**Task item:** Look below for the line that contains "Identify the location", then quote it and all the lines after it, exactly, with the pictures left out.

-- Listed entries follows --

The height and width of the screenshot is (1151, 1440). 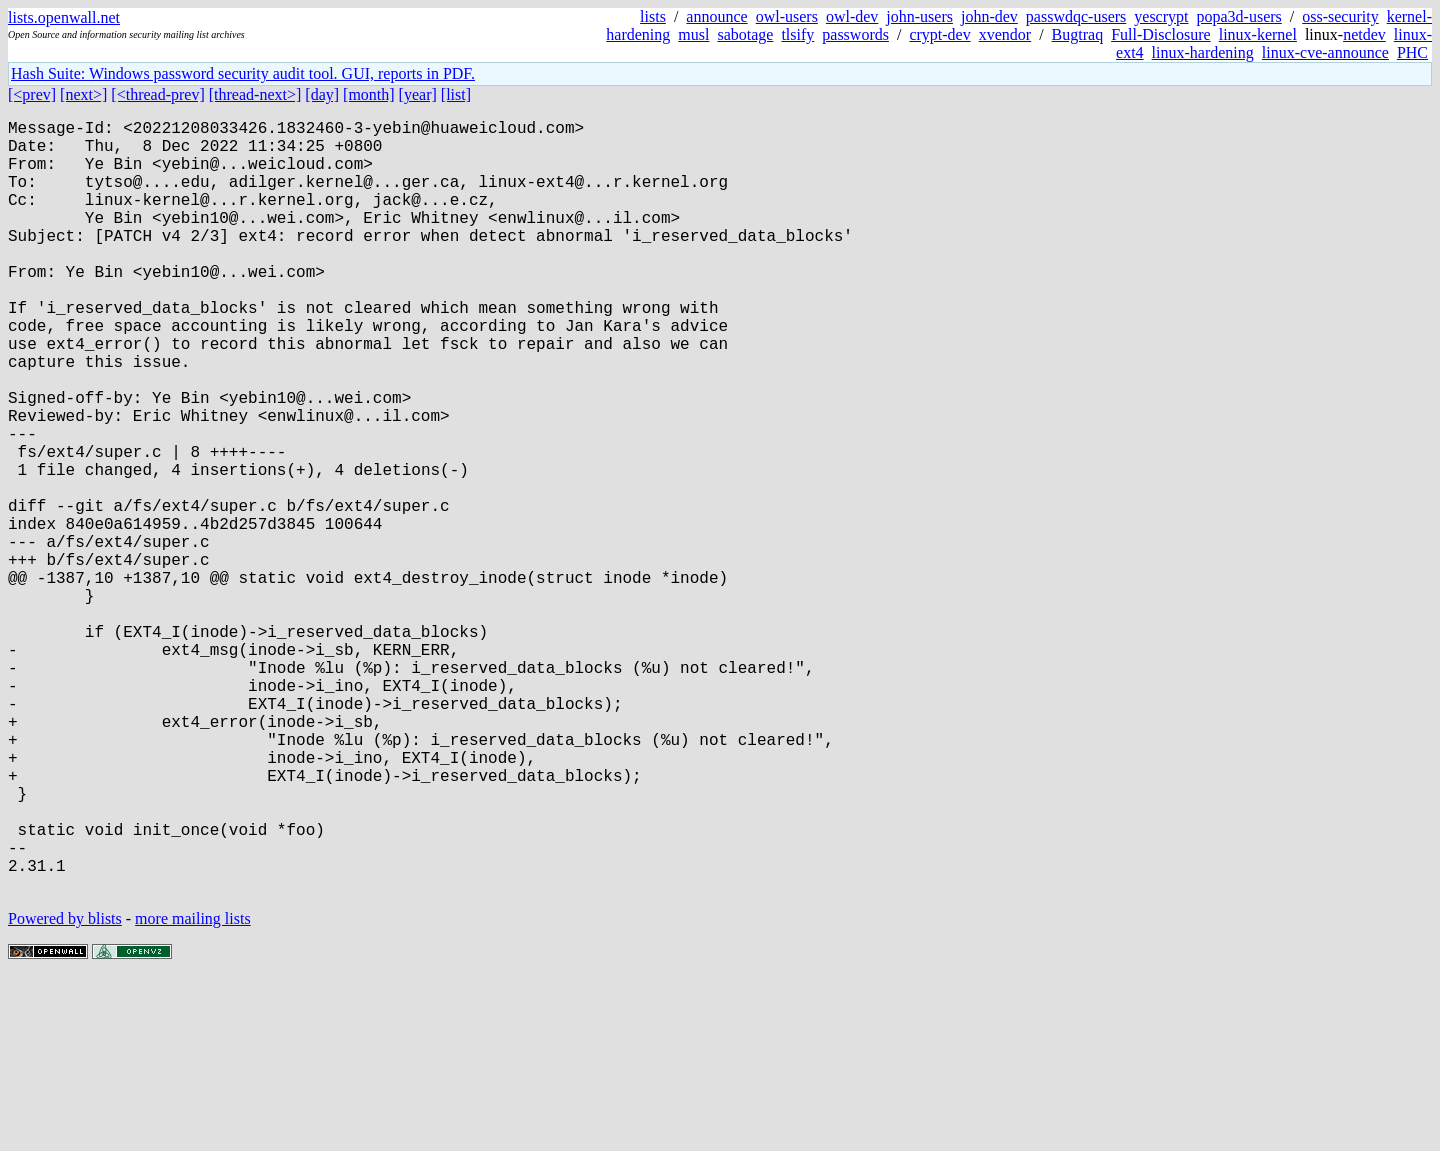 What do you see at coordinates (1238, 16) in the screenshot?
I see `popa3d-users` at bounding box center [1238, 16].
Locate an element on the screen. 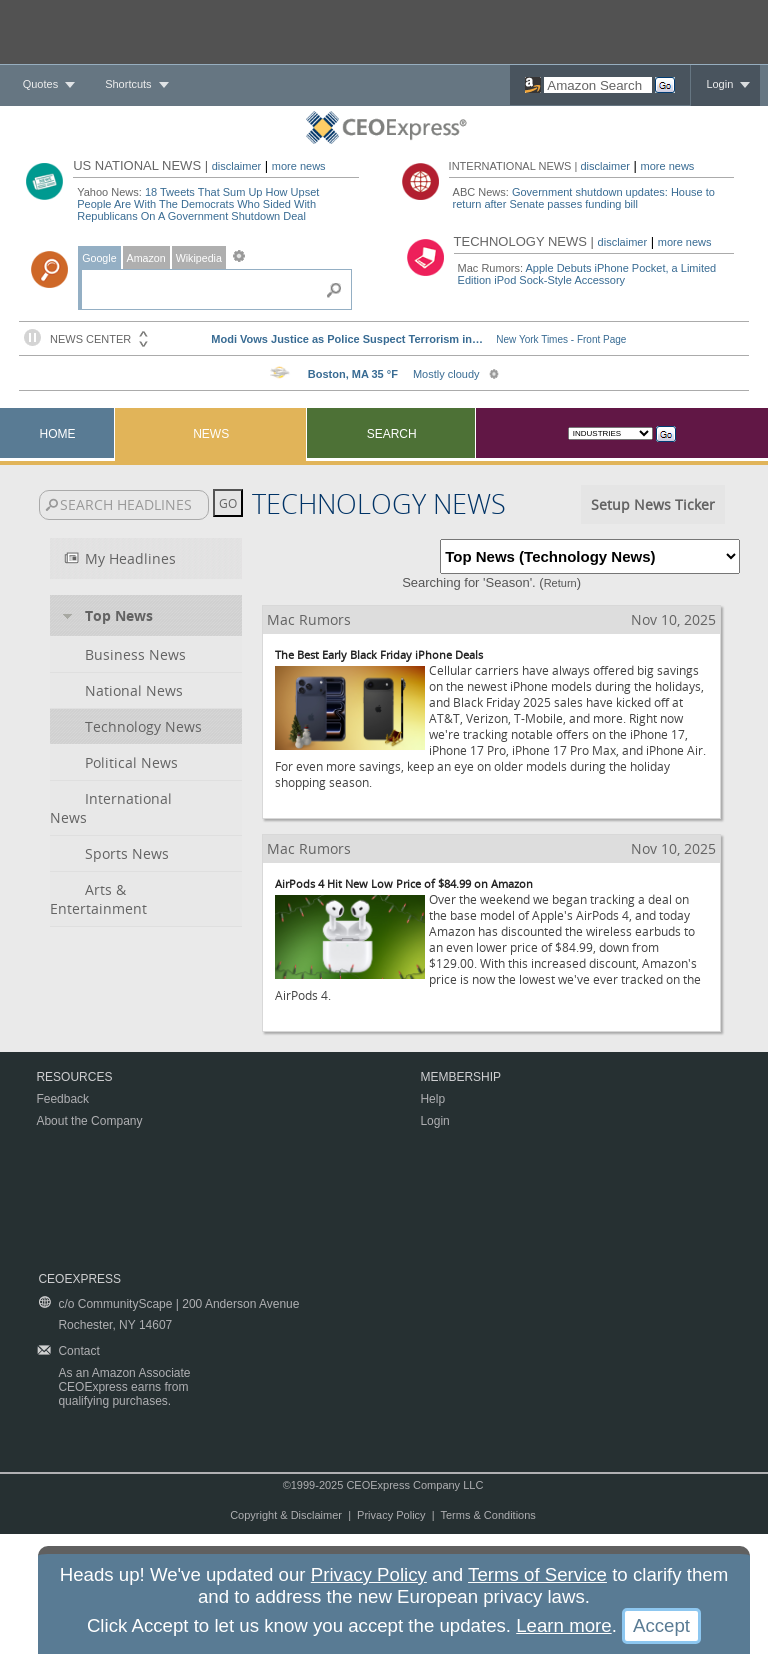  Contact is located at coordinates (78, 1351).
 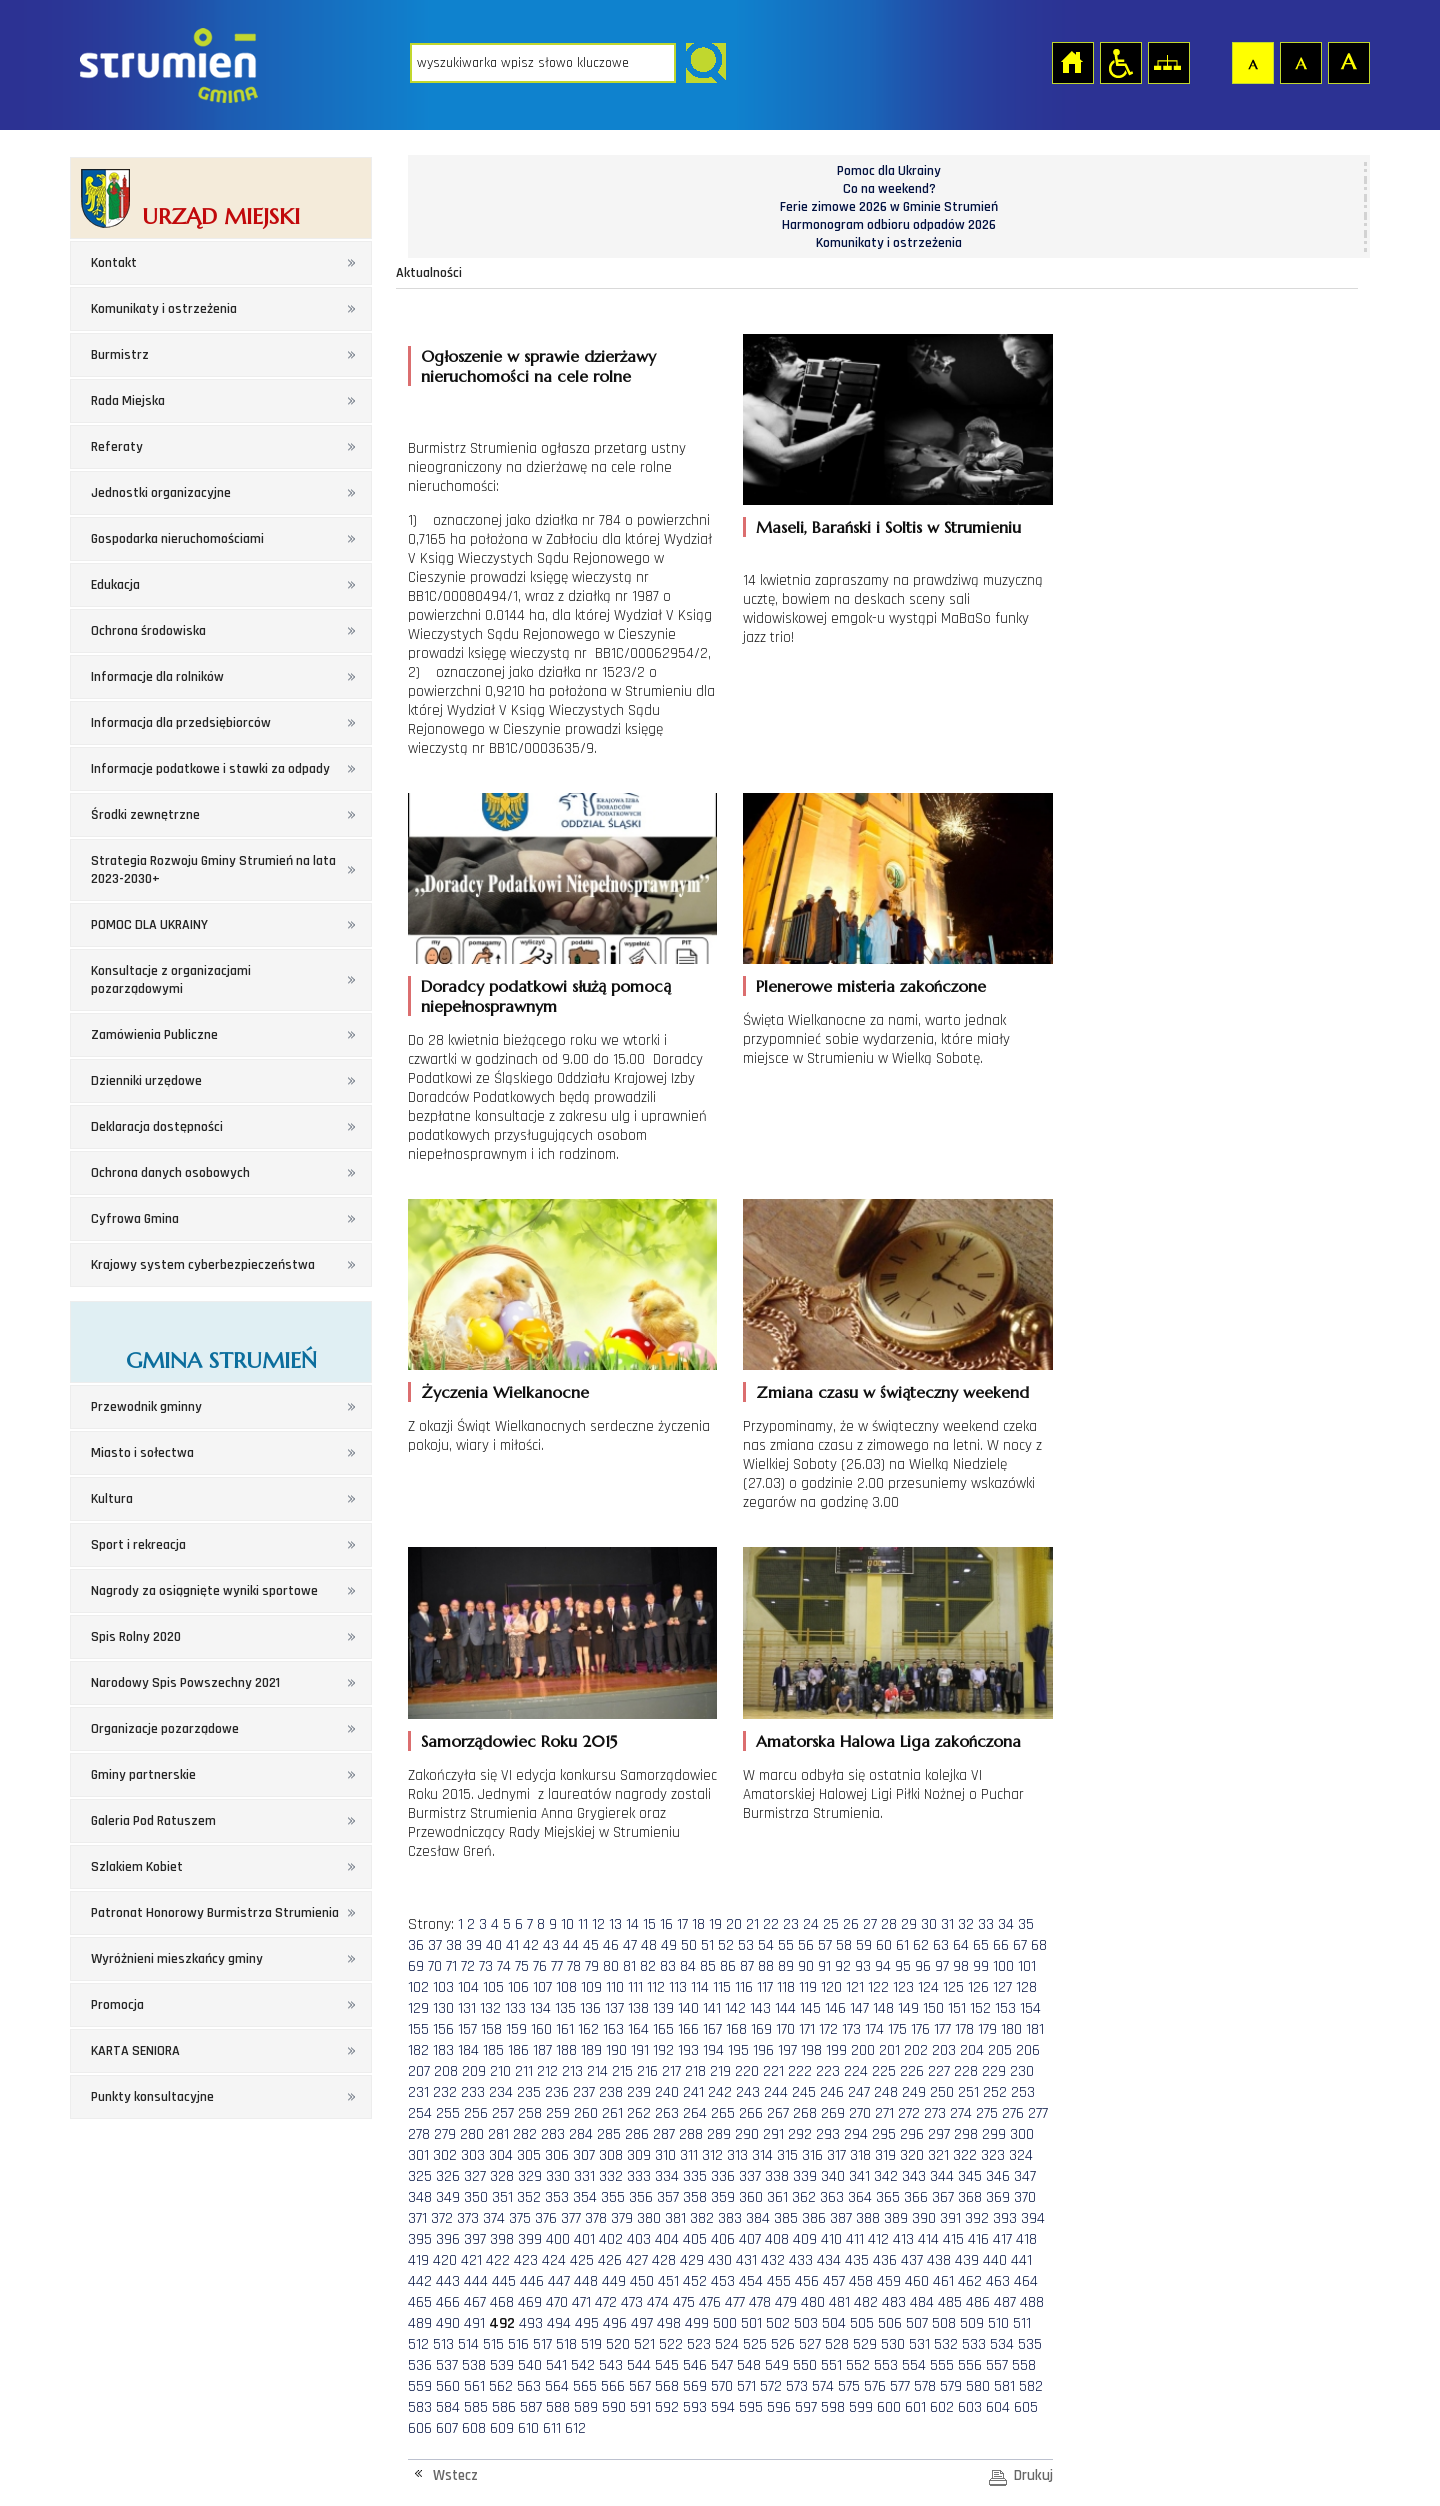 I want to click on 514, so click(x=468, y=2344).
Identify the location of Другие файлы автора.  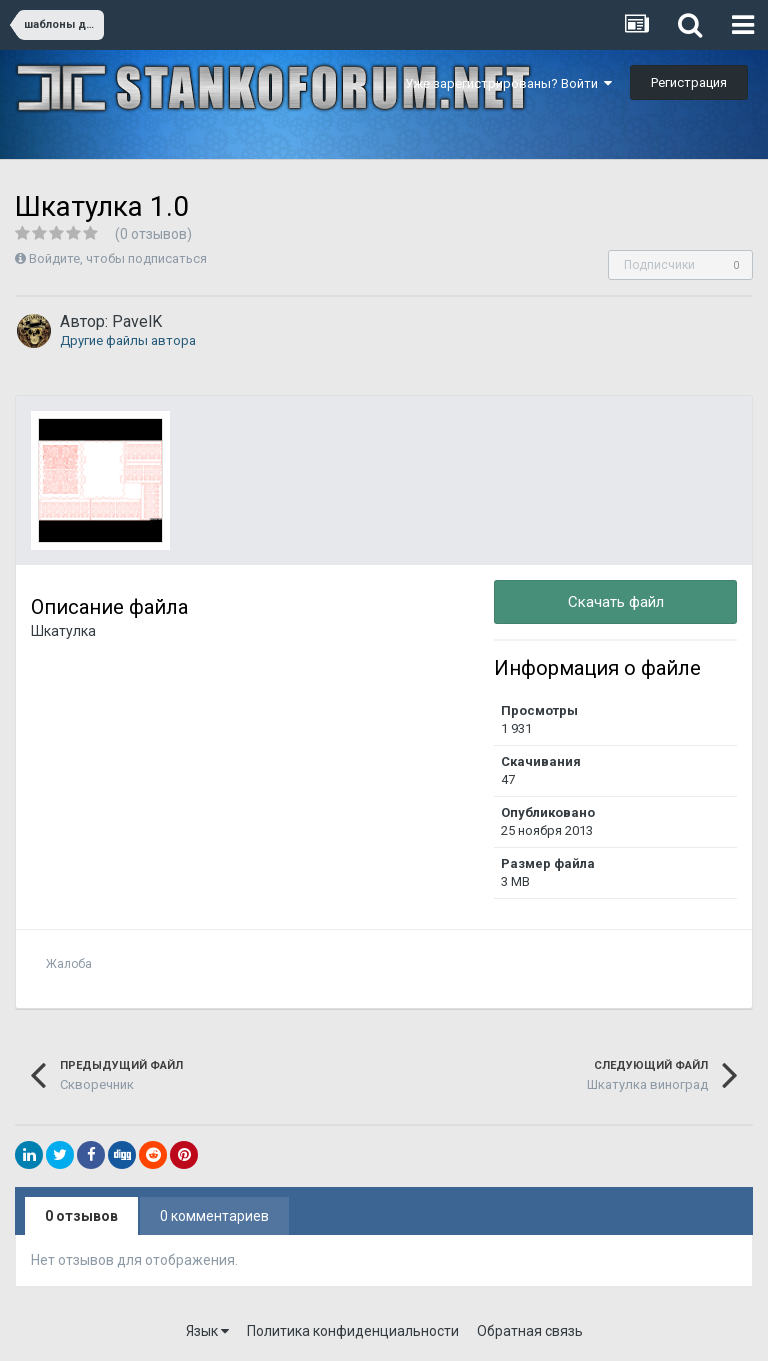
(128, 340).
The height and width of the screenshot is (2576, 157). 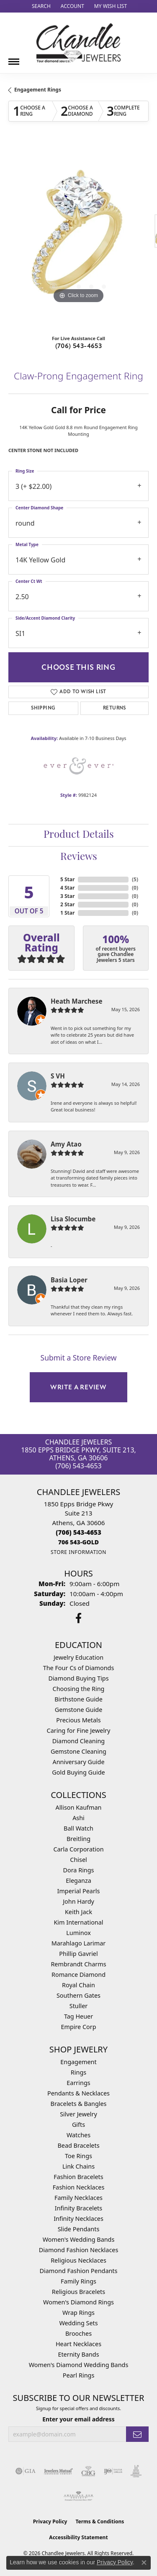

-- Listed entries concluded --

**Output below:**
Identify the location of Другие файлы автора.  
(128, 340).
The height and width of the screenshot is (2576, 157). 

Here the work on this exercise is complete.